Overview
The Threat Alert Page provides a comprehensive overview of security threats identified during interactions with Language Models. It focuses on detecting and analyzing vulnerabilities such as prompt injections, jailbreak attempts, code/markdown content, restricted keywords, and exposures of sensitive data, including PII, PHI, and regex-based patterns. This page enables users to efficiently evaluate risks across different threat categories and take necessary actions to safeguard their systems and sensitive information.
Key Features
Centralized Hub for Security Incidents
The Threat Alerts feature is your new command center for monitoring and managing sensitive requests and security incidents.
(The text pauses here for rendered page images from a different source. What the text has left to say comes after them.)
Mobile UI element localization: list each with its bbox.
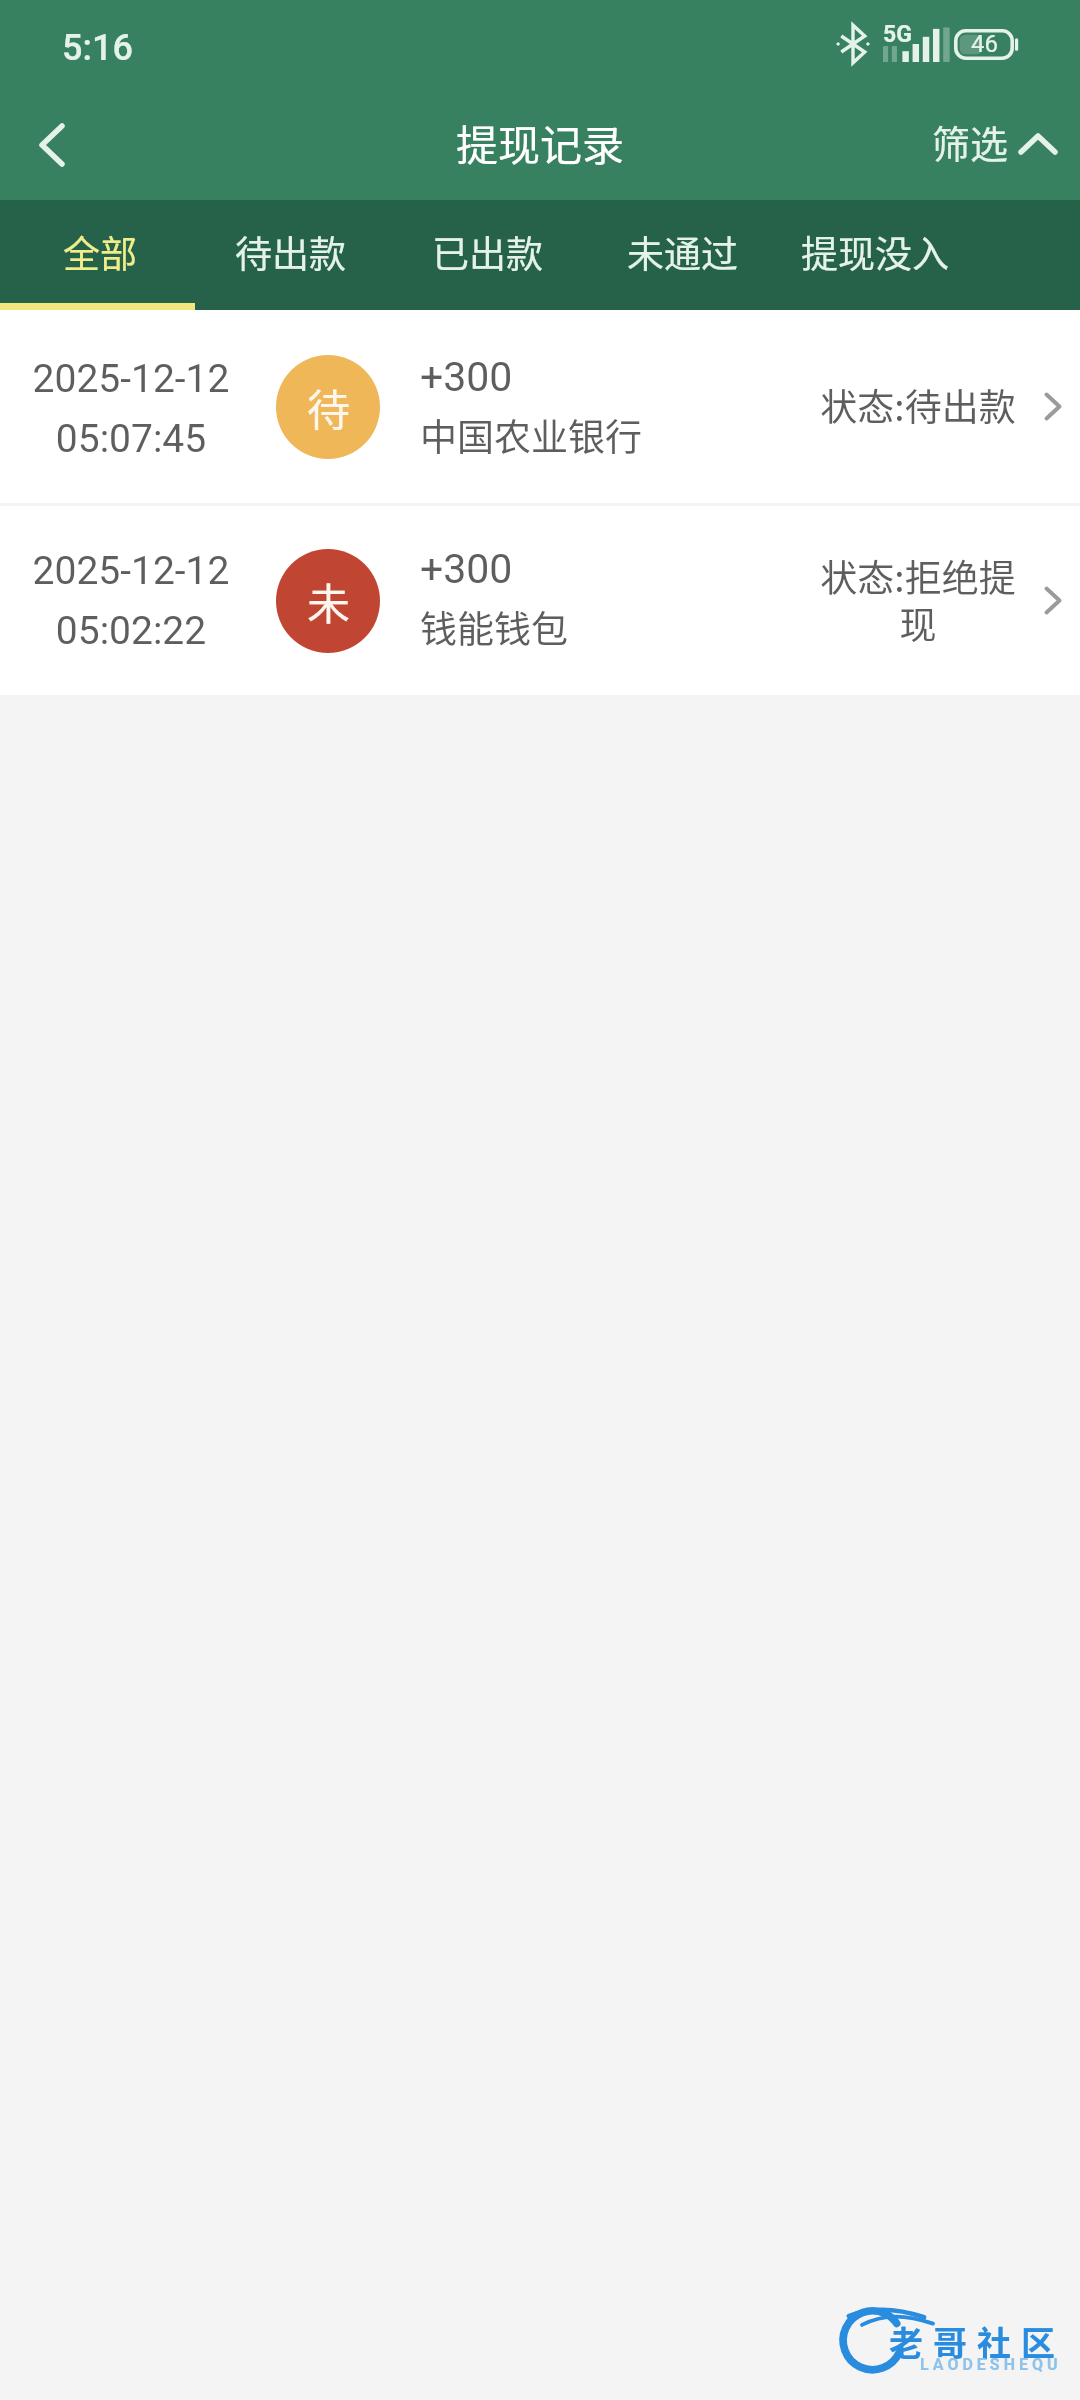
button[interactable]: 未通过 [587, 197, 777, 307]
button[interactable]: 待出款 [195, 197, 385, 307]
staticText: 待出款 [235, 225, 346, 279]
staticText: +300 钱能钱包 [420, 535, 568, 655]
staticText: 未 [307, 570, 350, 632]
button[interactable]: Back [0, 95, 106, 195]
staticText: 状态:拒绝提现 [818, 554, 1018, 648]
staticText: 提现记录 [456, 112, 625, 173]
staticText: 未通过 [627, 225, 738, 279]
staticText: 提现没入 [801, 225, 949, 279]
button[interactable]: 已出款 [392, 197, 582, 307]
staticText: 筛选 [932, 114, 1009, 169]
staticText: 5G [883, 21, 912, 48]
staticText: 5:16 [62, 27, 133, 69]
button[interactable]: 筛选 [908, 92, 1080, 192]
button[interactable]: 2025-12-12 05:07:45 [0, 310, 1080, 503]
staticText: 状态:待出款 [820, 383, 1016, 430]
staticText: 46 [971, 30, 998, 58]
staticText: +300 中国农业银行 [420, 343, 642, 463]
staticText: 老哥社区 [889, 2317, 1065, 2366]
button[interactable]: 2025-12-12 05:02:22 [0, 506, 1080, 695]
staticText: 已出款 [432, 225, 543, 279]
staticText: LAODESHEQU [920, 2355, 1062, 2374]
staticText: 待 [307, 376, 350, 438]
button[interactable]: 全部 [20, 197, 180, 307]
button[interactable]: 提现没入 [780, 197, 970, 307]
staticText: 2025-12-12 05:07:45 [31, 344, 231, 464]
staticText: 2025-12-12 05:02:22 [31, 536, 231, 656]
staticText: 全部 [63, 225, 137, 279]
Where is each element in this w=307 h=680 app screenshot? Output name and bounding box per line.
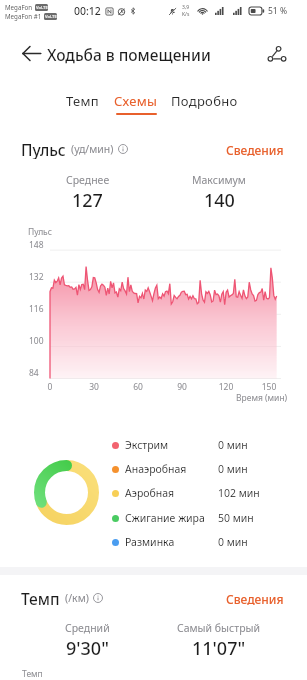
button[interactable]: Экстрим: [0, 436, 307, 454]
staticText: (уд/мин): [71, 142, 114, 156]
button[interactable]: Back: [17, 39, 46, 68]
button[interactable]: Темп: [62, 90, 103, 112]
staticText: (/км): [65, 591, 89, 605]
staticText: 127: [72, 188, 103, 213]
staticText: 9'30": [66, 636, 109, 661]
staticText: 116: [29, 303, 44, 315]
button[interactable]: Подробно: [167, 90, 242, 112]
staticText: 60: [128, 381, 148, 393]
staticText: Аэробная: [125, 486, 175, 500]
button[interactable]: Сведения: [222, 139, 288, 159]
staticText: 51 %: [268, 5, 287, 17]
staticText: Сжигание жира: [125, 511, 205, 525]
staticText: Средний: [65, 621, 110, 635]
button[interactable]: Share: [262, 39, 291, 68]
staticText: K/s: [182, 11, 190, 18]
staticText: 30: [84, 381, 104, 393]
staticText: MegaFon #1: [5, 12, 42, 20]
staticText: 120: [216, 381, 236, 393]
staticText: 140: [204, 188, 235, 213]
staticText: VoLTE: [36, 5, 48, 11]
staticText: 11'07": [192, 636, 246, 661]
staticText: Темп: [21, 588, 60, 608]
button[interactable]: Сжигание жира: [0, 509, 307, 527]
staticText: Максимум: [192, 173, 246, 187]
staticText: Разминка: [125, 535, 175, 549]
staticText: Сведения: [226, 142, 284, 156]
staticText: 0 мин: [218, 535, 248, 549]
staticText: VoLTE: [45, 14, 57, 20]
staticText: 84: [29, 367, 39, 379]
staticText: Время (мин): [236, 392, 288, 404]
staticText: Среднее: [66, 173, 110, 187]
staticText: Подробно: [171, 92, 238, 110]
button[interactable]: Анаэробная: [0, 460, 307, 478]
button[interactable]: Схемы: [110, 90, 162, 117]
staticText: 0 мин: [218, 438, 248, 452]
staticText: 100: [29, 335, 44, 347]
staticText: 0 мин: [218, 462, 248, 476]
staticText: 50 мин: [218, 511, 254, 525]
staticText: 132: [29, 271, 44, 283]
staticText: MegaFon: [5, 3, 33, 11]
staticText: Темп: [22, 668, 43, 680]
staticText: Пульс: [21, 139, 66, 159]
staticText: Самый быстрый: [177, 621, 261, 635]
staticText: 3,9: [182, 4, 190, 11]
staticText: Темп: [66, 92, 99, 110]
staticText: Ходьба в помещении: [47, 44, 211, 65]
staticText: 00:12: [74, 4, 101, 18]
button[interactable]: Аэробная: [0, 484, 307, 502]
staticText: Пульс: [28, 226, 52, 238]
staticText: Анаэробная: [125, 462, 187, 476]
staticText: 148: [29, 239, 44, 251]
staticText: 150: [259, 381, 279, 393]
staticText: 90: [172, 381, 192, 393]
button[interactable]: Разминка: [0, 533, 307, 551]
staticText: Схемы: [114, 92, 158, 110]
staticText: Экстрим: [125, 438, 169, 452]
staticText: 102 мин: [218, 486, 260, 500]
staticText: 0: [40, 381, 60, 393]
staticText: Сведения: [226, 591, 284, 605]
button[interactable]: Сведения: [222, 588, 288, 608]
Centralized Tracking of Sensitive Requests
Aggregate key security events into one easy-to-navigate page.
Alert Categories
- Sensitive Data
- Prompt Injections
- Jailbreak Attempts
- Restricted Keywords
- Markdown/Code Alerts
Interactive Filters
Click on any category metric card to filter the requests that match the metric accordingly.
Comprehensive Request List View
We provide a detailed list view, including fields with quick access to easily scan and identify requests that require attention:
- Request Time
- Model Name (e.g., gpt4o)
- Provider (e.g., OpenAI)
- Request Status (success, exceptions)
- Sensitive Data Indicators (masked, replaced, redacted)
- Duration
Detailed Request Insights
You can click on any row to open a Right Panel View that displays detailed information including request, response data, processor outputs to see which guardrails were applied with name, latency and success/failure. Additional metadata is also available to identify:
- Infotype Categories detected (PII, PHI etc.,)
- Reserved Keywords or Regex Matches Each request is automatically tagged with relevant categories for easy identification, which helps you focus on the most critical issues first.
Flexible Time Filters
Customize your view with time-based filtering for last 24 hours, 7 days, 30 days or 365 days.